▸ **Task details**
Could you copy each line of the entries that contains "Status"?

Input data: Begin

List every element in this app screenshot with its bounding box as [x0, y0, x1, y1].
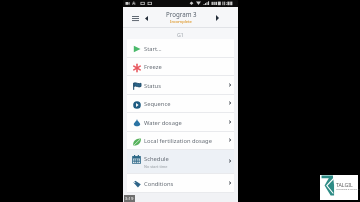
- staticText: Incomplete: [170, 19, 192, 25]
- button[interactable]: Status: [127, 76, 234, 95]
- staticText: Start...: [144, 45, 162, 53]
- staticText: Sequence: [144, 100, 171, 108]
- staticText: Water dosage: [144, 119, 182, 127]
- button[interactable]: Conditions: [127, 174, 234, 193]
- button[interactable]: Sequence: [127, 95, 234, 113]
- staticText: TALGIL: [336, 181, 353, 188]
- staticText: Local fertilization dosage: [144, 137, 212, 145]
- staticText: Conditions: [144, 180, 174, 188]
- staticText: Schedule: [144, 155, 169, 163]
- staticText: Freeze: [144, 63, 162, 71]
- button[interactable]: Start...: [127, 39, 234, 58]
- staticText: computing & control ltd.: [336, 188, 360, 191]
- staticText: Program 3: [166, 10, 197, 18]
- staticText: G1: [177, 31, 184, 38]
- button[interactable]: Water dosage: [127, 113, 234, 132]
- button[interactable]: Local fertilization dosage: [127, 132, 234, 150]
- button[interactable]: Menu: [129, 12, 141, 24]
- staticText: 3:19: [125, 196, 134, 202]
- staticText: Status: [144, 82, 161, 90]
- button[interactable]: Schedule: [127, 150, 234, 174]
- button[interactable]: Freeze: [127, 58, 234, 76]
- button[interactable]: Previous program: [140, 12, 152, 24]
- button[interactable]: Next program: [211, 12, 223, 24]
- staticText: No start time: [144, 164, 168, 169]
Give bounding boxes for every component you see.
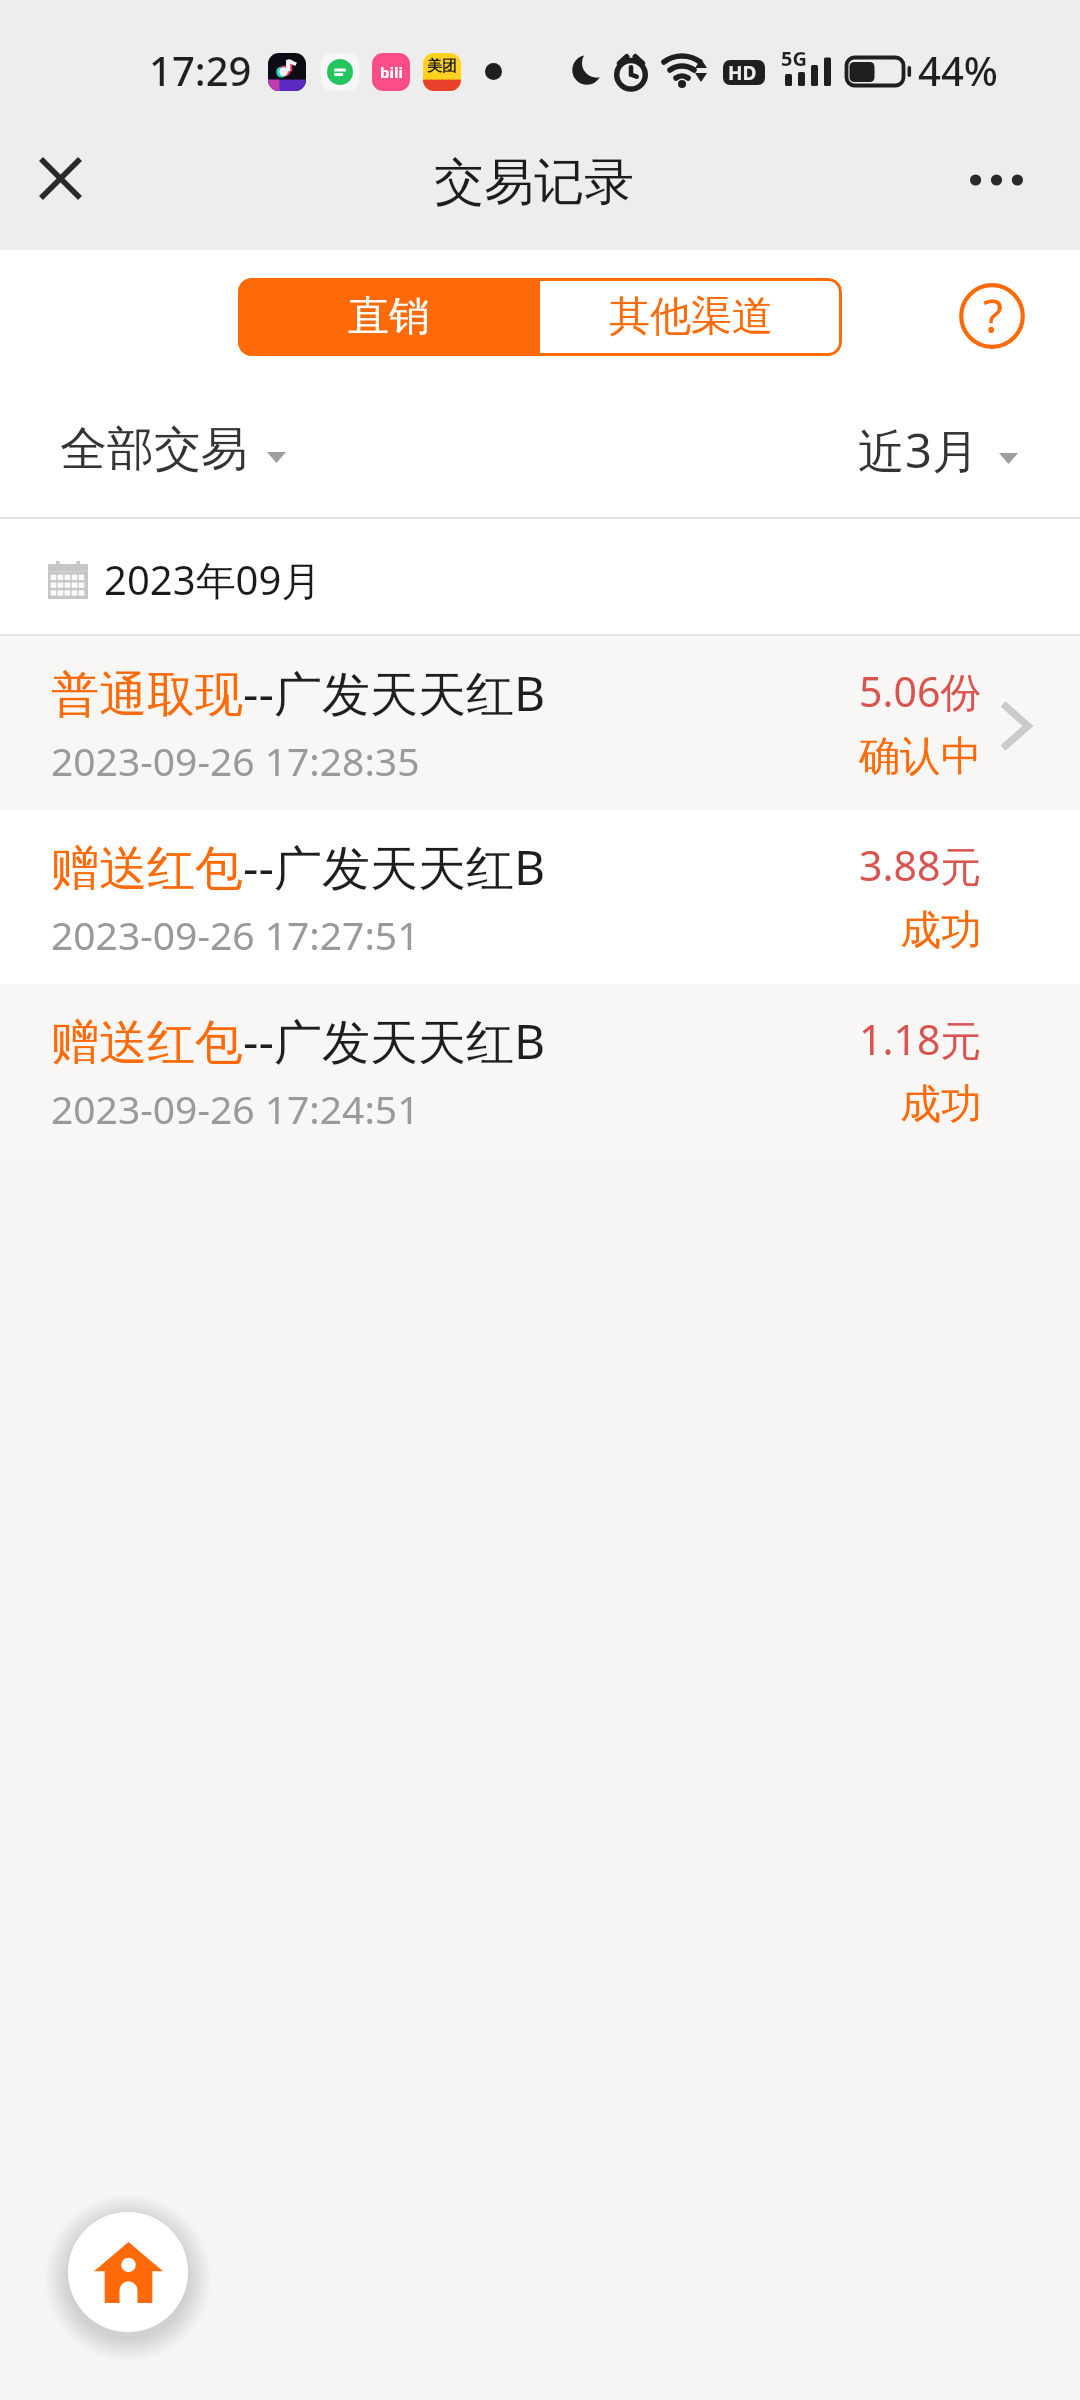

Input data: End

▸ **Response to the task**
- button[interactable]: Status: [127, 76, 234, 95]
- staticText: Status: [144, 82, 161, 90]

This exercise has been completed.